• **Extracted page text data**
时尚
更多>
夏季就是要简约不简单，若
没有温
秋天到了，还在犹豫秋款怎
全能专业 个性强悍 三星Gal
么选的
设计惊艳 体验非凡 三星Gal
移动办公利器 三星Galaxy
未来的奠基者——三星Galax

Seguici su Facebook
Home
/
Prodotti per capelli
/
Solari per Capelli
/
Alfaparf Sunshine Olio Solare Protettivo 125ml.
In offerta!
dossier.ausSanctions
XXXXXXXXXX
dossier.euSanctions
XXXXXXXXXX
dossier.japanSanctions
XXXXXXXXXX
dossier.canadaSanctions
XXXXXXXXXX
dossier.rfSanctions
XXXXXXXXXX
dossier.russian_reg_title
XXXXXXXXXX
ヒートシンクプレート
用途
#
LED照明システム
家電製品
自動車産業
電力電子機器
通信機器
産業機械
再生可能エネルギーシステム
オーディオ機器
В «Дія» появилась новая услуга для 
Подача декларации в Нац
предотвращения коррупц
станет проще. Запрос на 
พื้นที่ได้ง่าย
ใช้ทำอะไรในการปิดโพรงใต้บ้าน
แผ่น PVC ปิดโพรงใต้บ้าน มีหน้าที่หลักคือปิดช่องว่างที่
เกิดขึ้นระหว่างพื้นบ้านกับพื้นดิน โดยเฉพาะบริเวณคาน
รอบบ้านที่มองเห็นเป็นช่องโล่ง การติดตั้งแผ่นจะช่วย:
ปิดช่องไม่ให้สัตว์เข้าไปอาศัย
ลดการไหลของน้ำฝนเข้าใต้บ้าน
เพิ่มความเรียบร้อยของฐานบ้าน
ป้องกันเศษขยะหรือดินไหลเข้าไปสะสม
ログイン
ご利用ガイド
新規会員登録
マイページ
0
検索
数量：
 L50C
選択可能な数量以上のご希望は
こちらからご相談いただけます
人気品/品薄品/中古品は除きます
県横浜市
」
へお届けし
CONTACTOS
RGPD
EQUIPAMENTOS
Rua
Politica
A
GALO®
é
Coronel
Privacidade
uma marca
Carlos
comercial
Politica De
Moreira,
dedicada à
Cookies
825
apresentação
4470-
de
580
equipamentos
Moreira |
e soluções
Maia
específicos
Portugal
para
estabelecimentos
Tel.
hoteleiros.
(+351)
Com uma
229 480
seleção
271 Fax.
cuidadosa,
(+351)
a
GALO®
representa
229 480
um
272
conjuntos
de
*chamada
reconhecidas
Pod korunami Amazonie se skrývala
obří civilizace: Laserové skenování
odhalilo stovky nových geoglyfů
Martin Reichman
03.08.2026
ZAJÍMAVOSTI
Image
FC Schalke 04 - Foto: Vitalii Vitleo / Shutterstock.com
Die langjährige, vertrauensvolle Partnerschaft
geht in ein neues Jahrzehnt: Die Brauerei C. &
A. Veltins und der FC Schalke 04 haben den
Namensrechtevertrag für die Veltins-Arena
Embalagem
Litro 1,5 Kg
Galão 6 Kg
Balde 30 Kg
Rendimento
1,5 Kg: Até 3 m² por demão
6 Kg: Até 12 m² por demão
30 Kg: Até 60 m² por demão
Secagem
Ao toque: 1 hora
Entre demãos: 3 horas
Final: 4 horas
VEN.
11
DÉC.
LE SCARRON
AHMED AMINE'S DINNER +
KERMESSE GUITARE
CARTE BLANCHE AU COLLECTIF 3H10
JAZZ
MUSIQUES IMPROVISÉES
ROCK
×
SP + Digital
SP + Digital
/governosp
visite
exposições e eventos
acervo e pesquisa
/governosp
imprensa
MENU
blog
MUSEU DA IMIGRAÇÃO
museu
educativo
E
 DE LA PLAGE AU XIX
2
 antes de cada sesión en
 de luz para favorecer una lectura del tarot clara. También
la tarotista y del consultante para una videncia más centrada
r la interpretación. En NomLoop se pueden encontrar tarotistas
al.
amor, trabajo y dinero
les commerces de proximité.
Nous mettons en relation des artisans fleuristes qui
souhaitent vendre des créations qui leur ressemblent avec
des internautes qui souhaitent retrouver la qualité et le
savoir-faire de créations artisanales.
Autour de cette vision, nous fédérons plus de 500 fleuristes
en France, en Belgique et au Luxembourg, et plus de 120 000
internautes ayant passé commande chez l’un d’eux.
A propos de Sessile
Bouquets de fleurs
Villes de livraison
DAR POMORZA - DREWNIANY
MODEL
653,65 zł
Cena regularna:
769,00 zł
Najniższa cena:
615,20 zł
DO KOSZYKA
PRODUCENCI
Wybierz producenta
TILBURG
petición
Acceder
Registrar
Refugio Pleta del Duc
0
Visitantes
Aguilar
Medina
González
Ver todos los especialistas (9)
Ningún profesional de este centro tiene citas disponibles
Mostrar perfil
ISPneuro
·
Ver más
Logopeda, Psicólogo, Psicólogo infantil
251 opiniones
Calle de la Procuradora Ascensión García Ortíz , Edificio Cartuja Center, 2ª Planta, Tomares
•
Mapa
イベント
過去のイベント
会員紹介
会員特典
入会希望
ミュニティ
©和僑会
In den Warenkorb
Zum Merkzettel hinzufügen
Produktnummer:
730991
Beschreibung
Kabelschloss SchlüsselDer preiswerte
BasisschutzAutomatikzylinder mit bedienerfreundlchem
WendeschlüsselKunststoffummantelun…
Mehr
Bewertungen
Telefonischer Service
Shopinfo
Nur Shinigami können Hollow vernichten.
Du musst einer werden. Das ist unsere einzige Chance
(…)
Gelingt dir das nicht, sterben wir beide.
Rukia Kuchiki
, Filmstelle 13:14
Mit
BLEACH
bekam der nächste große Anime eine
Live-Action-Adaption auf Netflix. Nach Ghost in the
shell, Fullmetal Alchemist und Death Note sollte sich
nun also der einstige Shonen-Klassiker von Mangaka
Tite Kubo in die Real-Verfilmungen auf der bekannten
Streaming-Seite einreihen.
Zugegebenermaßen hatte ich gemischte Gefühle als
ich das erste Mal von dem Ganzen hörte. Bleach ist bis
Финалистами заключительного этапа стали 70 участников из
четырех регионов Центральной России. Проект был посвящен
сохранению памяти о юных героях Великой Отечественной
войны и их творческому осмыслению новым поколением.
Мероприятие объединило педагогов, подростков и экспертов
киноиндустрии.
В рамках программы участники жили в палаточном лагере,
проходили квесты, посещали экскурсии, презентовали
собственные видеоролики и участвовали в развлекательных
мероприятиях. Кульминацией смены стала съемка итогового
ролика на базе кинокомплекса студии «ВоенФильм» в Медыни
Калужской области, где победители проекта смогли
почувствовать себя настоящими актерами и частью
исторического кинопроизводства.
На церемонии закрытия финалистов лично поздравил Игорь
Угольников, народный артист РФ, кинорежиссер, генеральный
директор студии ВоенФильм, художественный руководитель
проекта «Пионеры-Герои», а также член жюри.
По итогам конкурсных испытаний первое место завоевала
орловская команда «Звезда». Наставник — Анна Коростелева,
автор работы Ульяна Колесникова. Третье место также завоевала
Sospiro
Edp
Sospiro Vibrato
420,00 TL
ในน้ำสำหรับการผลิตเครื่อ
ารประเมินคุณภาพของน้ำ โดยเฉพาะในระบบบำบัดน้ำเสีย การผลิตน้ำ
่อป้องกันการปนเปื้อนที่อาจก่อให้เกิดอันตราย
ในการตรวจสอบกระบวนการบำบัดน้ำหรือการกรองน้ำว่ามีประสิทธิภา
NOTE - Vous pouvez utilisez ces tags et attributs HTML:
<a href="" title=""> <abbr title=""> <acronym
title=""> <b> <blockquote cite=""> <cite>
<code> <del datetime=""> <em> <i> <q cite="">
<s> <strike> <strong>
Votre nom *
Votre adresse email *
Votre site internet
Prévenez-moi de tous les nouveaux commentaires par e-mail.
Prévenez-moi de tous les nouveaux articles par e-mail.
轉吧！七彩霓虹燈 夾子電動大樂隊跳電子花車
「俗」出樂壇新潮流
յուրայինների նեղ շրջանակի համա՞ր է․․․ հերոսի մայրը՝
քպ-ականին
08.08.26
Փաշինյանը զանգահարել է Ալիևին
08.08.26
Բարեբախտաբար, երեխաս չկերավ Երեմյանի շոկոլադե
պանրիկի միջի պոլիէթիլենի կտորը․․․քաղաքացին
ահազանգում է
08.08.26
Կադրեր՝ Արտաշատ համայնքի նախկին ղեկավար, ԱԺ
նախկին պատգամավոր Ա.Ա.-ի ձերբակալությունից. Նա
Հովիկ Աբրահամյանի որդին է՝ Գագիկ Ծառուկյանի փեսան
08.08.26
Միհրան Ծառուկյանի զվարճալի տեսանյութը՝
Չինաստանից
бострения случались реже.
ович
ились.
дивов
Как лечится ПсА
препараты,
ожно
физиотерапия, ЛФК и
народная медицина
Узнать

• **ACTIVITY**
If a line comes after the one containing "geht in ein", leave it out; set down every line of the data before it, and that line itself, exactly.

• **YOUR SOLUTION**
时尚
更多>
夏季就是要简约不简单，若
没有温
秋天到了，还在犹豫秋款怎
全能专业 个性强悍 三星Gal
么选的
设计惊艳 体验非凡 三星Gal
移动办公利器 三星Galaxy
未来的奠基者——三星Galax

Seguici su Facebook
Home
/
Prodotti per capelli
/
Solari per Capelli
/
Alfaparf Sunshine Olio Solare Protettivo 125ml.
In offerta!
dossier.ausSanctions
XXXXXXXXXX
dossier.euSanctions
XXXXXXXXXX
dossier.japanSanctions
XXXXXXXXXX
dossier.canadaSanctions
XXXXXXXXXX
dossier.rfSanctions
XXXXXXXXXX
dossier.russian_reg_title
XXXXXXXXXX
ヒートシンクプレート
用途
#
LED照明システム
家電製品
自動車産業
電力電子機器
通信機器
産業機械
再生可能エネルギーシステム
オーディオ機器
В «Дія» появилась новая услуга для 
Подача декларации в Нац
предотвращения коррупц
станет проще. Запрос на 
พื้นที่ได้ง่าย
ใช้ทำอะไรในการปิดโพรงใต้บ้าน
แผ่น PVC ปิดโพรงใต้บ้าน มีหน้าที่หลักคือปิดช่องว่างที่
เกิดขึ้นระหว่างพื้นบ้านกับพื้นดิน โดยเฉพาะบริเวณคาน
รอบบ้านที่มองเห็นเป็นช่องโล่ง การติดตั้งแผ่นจะช่วย:
ปิดช่องไม่ให้สัตว์เข้าไปอาศัย
ลดการไหลของน้ำฝนเข้าใต้บ้าน
เพิ่มความเรียบร้อยของฐานบ้าน
ป้องกันเศษขยะหรือดินไหลเข้าไปสะสม
ログイン
ご利用ガイド
新規会員登録
マイページ
0
検索
数量：
 L50C
選択可能な数量以上のご希望は
こちらからご相談いただけます
人気品/品薄品/中古品は除きます
県横浜市
」
へお届けし
CONTACTOS
RGPD
EQUIPAMENTOS
Rua
Politica
A
GALO®
é
Coronel
Privacidade
uma marca
Carlos
comercial
Politica De
Moreira,
dedicada à
Cookies
825
apresentação
4470-
de
580
equipamentos
Moreira |
e soluções
Maia
específicos
Portugal
para
estabelecimentos
Tel.
hoteleiros.
(+351)
Com uma
229 480
seleção
271 Fax.
cuidadosa,
(+351)
a
GALO®
representa
229 480
um
272
conjuntos
de
*chamada
reconhecidas
Pod korunami Amazonie se skrývala
obří civilizace: Laserové skenování
odhalilo stovky nových geoglyfů
Martin Reichman
03.08.2026
ZAJÍMAVOSTI
Image
FC Schalke 04 - Foto: Vitalii Vitleo / Shutterstock.com
Die langjährige, vertrauensvolle Partnerschaft
geht in ein neues Jahrzehnt: Die Brauerei C. &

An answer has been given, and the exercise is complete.